Indispensável em grande parte das cozinhas brasileiras, a cebola é um legume bastante versátil, que pode ser utilizado como coadjuvante na receita, para temperar o arroz e o feijão, ou ainda ser o ingrediente principal de uma salada, molho ou sopa. Mas prepará-la pode, por vezes, levar a um efeito colateral curioso: lágrimas nos olhos.
Esse problema é gerado pela liberação de um líquido volátil chamado óxido de sin-propanethial-S durante o corte das camadas do vegetal. O contato dos olhos com esse jato aerossol provoca a formação e a liberação das lágrimas, dissociadas de um estado de tristeza ou felicidade.
Por mais que os pesquisadores já saibam há algum tempo o que desencadeia o problema, eles ainda não tinham clareza a respeito da mecânica por trás das minúsculas gotículas de aerossol – pelo menos, até agora. Em um estudo inédito, autores da Universidade Cornell, nos Estados Unidos, desenvolveram um projeto para visualizar e quantificar gotículas conforme eram ejetadas de uma cebola.
Seus experimentos combinaram a técnica de velocimetria de rastreamento de partículas de alta velocidade (PTV) e a técnica de correlação de imagem digital (DIC), que é usada para medir deformação de superfície, deslocamento e tensão em materiais e estruturas. Os resultados encontrados foram descritos em um artigo científico que ainda não foi revisado por cientistas independentes, mas que já está disponível na plataforma arXiv.
Testes em laboratório
Para verifiar como o óxido de sin-propanethial-S é liberado durante o corte das cebolas, os cientistas montaram uma estrutura semelhante a uma guilhotina. Ela empregava um deslizador vertical com uma lâmina que podia ser liberada de cima para cortar, de uma vez, um quarto do vegetal.
A cebola então foi revestida com tinta spray preta, e deixada secar por 30 minutos antes do experimento. Isso permitiu à equipe monitorar como ela se deformava ao ser cortada, e observar como o spray de partículas emergia pelo ambiente.
Mais do que apenas monitorar o corte da cebola, a equipe também utilizou um microscópio eletrônico para avaliar a nitidez das lâminas utilizadas (a largura das pontas das lâminas variou entre 5 e 200 milímetros). A altura das lâminas também contou com ajustes para que a velocidade de corte pudesse ser variada.

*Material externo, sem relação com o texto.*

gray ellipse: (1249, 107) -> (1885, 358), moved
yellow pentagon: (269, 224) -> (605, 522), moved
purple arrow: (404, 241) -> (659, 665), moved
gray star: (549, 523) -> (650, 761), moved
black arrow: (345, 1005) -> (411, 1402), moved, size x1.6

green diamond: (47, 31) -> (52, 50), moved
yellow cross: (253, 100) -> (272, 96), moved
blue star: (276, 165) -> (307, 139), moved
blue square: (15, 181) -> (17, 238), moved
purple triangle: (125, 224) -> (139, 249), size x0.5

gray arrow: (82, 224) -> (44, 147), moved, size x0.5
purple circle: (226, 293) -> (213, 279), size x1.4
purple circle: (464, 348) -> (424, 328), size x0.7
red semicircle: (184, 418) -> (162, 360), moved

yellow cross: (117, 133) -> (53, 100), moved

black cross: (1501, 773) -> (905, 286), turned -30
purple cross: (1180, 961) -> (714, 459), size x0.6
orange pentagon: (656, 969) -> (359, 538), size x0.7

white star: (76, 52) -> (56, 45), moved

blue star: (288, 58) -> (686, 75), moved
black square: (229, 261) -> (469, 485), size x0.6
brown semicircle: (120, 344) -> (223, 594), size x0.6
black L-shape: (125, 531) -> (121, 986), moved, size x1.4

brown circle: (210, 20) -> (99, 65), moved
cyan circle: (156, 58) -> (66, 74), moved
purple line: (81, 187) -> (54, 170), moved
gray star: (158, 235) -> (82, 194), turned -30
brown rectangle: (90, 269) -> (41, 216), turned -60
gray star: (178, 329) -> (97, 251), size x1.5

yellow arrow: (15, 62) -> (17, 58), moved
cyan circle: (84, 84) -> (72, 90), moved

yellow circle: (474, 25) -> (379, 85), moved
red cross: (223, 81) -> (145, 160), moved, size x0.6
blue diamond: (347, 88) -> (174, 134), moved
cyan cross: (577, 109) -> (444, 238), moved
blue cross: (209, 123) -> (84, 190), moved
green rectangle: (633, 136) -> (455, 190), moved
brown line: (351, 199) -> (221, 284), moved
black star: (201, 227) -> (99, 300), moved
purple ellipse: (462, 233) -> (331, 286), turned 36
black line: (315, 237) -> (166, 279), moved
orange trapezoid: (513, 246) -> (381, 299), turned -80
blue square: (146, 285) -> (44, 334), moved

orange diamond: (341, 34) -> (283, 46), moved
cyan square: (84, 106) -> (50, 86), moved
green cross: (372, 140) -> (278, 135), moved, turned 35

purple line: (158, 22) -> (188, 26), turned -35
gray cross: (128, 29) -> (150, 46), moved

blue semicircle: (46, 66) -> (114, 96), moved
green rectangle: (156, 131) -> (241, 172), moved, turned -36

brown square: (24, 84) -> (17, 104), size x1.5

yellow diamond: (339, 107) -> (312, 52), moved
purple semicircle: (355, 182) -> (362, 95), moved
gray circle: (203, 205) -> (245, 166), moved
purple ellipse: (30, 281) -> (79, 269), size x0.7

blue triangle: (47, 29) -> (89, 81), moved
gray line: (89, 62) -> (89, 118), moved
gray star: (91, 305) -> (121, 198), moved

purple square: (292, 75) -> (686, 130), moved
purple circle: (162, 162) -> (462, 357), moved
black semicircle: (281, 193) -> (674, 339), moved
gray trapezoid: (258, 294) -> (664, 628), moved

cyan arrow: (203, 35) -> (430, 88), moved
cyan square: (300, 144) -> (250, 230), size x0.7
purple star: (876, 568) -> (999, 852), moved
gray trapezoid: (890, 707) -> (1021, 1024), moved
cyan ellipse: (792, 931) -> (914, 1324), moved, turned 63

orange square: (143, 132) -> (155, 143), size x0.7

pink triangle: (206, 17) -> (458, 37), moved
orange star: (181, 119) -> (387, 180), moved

Foi assim que a equipe descobriu que as lâminas mais afiadas produziam menos gotas, que também eram mais lentas, pois tinham menos energia. Em contraste, quando as cebolas eram cortadas com facas mais cegas, a sua casca se curvava mais, produzindo mais pressão, o que resultava em mais respingos.
Como evitar as lágrimas?
“Usando nossas técnicas personalizadas de visualização e rastreamento de partículas, revelamos que o corte de cebola com lâminas não afiadas gera gotículas de líquido por meio de um processo de duas etapas”, explicam os autores no artigo. “Primeiro, uma explosão impulsionada pela pressurização interna, seguida por uma fragmentação mais lenta dos ligamentos no ar”. Em alguns casos, o spray ejetado pelas lâminas cegas atingiu velocidades de até 40 metros por segundo.
Concluiu-se, portanto, que se o objetivo for diminuir a quantidade de lágrimas na cozinha, deve-se optar por facas mais afiadas, com cortes mais lentos e controlados.
Por mais que mais estudos precisem ser conduzidos sobre a influência da temperatura do vegetal na mecânica de ejeção envolvida no corte de cebolas, as crenças populares sugerem que o corte de unidades refrigeradas evitava o choro. No entanto, o grupo de pesquisadores não achou evidências de que isso seria verdadeiro.
De acordo com os autores, este pode até parecer um tópico trivial, mas pode ter implicações práticas diversas. Inclusive, para minimizar a propagação de patógenos transportados pelo ar na cozinha.